I think there are some interesting ideas to explore in both D. Flanagan's 
proposal and D. Herman's variations upon it.  However, they both seem to be 
ignoring the second primary use case that I identified: conflict-free 
extensions of build-in or third party objects.  While naming conventions or a 
sigil seems to be satisfactory to many as a way to implement "weak 
encapsulation".  I don't think it works for the extension case.  

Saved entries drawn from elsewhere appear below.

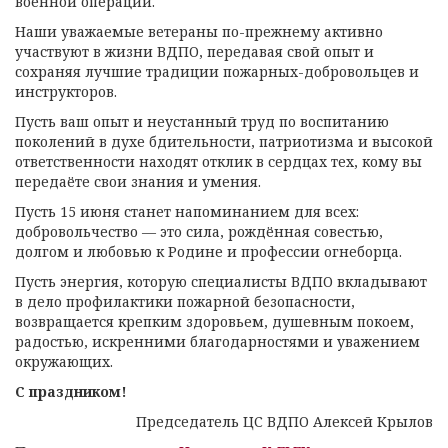
военной операции.
Наши уважаемые ветераны по-прежнему активно
участвуют в жизни ВДПО, передавая свой опыт и
сохраняя лучшие традиции пожарных-добровольцев и
инструкторов.
Пусть ваш опыт и неустанный труд по воспитанию
поколений в духе бдительности, патриотизма и высокой
ответственности находят отклик в сердцах тех, кому вы
передаёте свои знания и умения.
Пусть 15 июня станет напоминанием для всех:
добровольчество — это сила, рождённая совестью,
долгом и любовью к Родине и профессии огнеборца.
Пусть энергия, которую специалисты ВДПО вкладывают
в дело профилактики пожарной безопасности,
возвращается крепким здоровьем, душевным покоем,
радостью, искренними благодарностями и уважением
окружающих.
С праздником!
Председатель ЦС ВДПО Алексей Крылов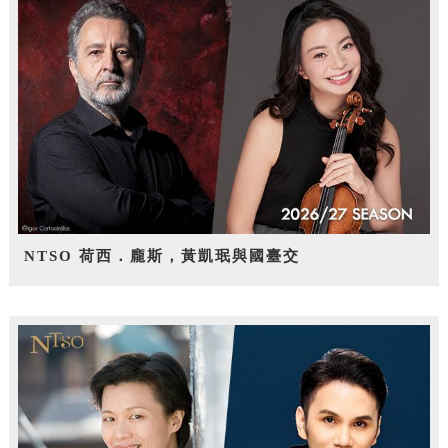
NTSO 荷西．龐斯，黃凱珉與國臺交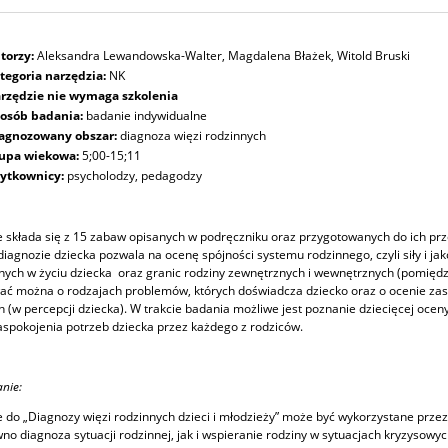
torzy:
Aleksandra Lewandowska-Walter, Magdalena Błażek, Witold Bruski
tegoria narzędzia:
NK
rzędzie nie wymaga szkolenia
osób badania:
badanie indywidualne
agnozowany obszar:
diagnoza więzi rodzinnych
upa wiekowa:
5;00-15;11
ytkownicy:
psycholodzy, pedagodzy
 składa się z 15 zabaw opisanych w podręczniku oraz przygotowanych do ich p
iagnozie dziecka pozwala na ocenę spójności systemu rodzinnego, czyli siły i jak
ych w życiu dziecka oraz granic rodziny zewnętrznych i wewnętrznych (pomiędz
ć można o rodzajach problemów, których doświadcza dziecko oraz o ocenie zas
h (w percepcji dziecka). W trakcie badania możliwe jest poznanie dziecięcej oc
aspokojenia potrzeb dziecka przez każdego z rodziców.
nie:
 do „Diagnozy więzi rodzinnych dzieci i młodzieży” może być wykorzystane prze
wno diagnoza sytuacji rodzinnej, jak i wspieranie rodziny w sytuacjach kryzysowyc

On Dec 22, 2010, at 6:26 AM, David Herman wrote:

> On Dec 22, 2010, at 2:00 AM, David Flanagan wrote:
> 
>> On 12/22/2010 01:02 AM, David Herman wrote:
>> 
>>>     function Point(x, y) {
>>>         private #x, #y;
>>>         this.#x = x;
>>>         this.#y = y;
>>>     }
>> 
>> I keep seeing this basic constructor example.  But isn't this the case that 
>> Oliver raised of private being over generative?  Those private names have 
>> been generated and discarded, and those two fields can never be read again...
> 
> Oops, I left out the ellipses:
> 
>     function Point(x, y) {
>         private #x, #y;
>         this.#x = x;
>         this.#y = y;
>         ...
>     }
> 
> Of course, if you wanted to extend the scope further, you could lift it out 
> of the constructor.
> 
> As for the complaint of it being over-generative, that's mitigated in this 
> case by the sigil. For example, if you wrote:
> 
>     function Point(x, y) {
>         private #x, #y;
>         this.#x = x;
>         this.#y = y;
>     }
>     Point.prototype = {
>         ... #x ... #y ...
>     };
> 
> you'd get a compile-time error since #x and #y aren't in scope. Unless, of 
> course, they are already in scope as another private, although I'd expect 
> this kind of thing to be a bit rarer than variable scope errors since I would 
> guess private names wouldn't be nested and repurposed as often as variables 
> -- that's just a guess; it's hard to be sure.
> 
> Also, you can only take the "but if you do it wrong, it doesn't work" 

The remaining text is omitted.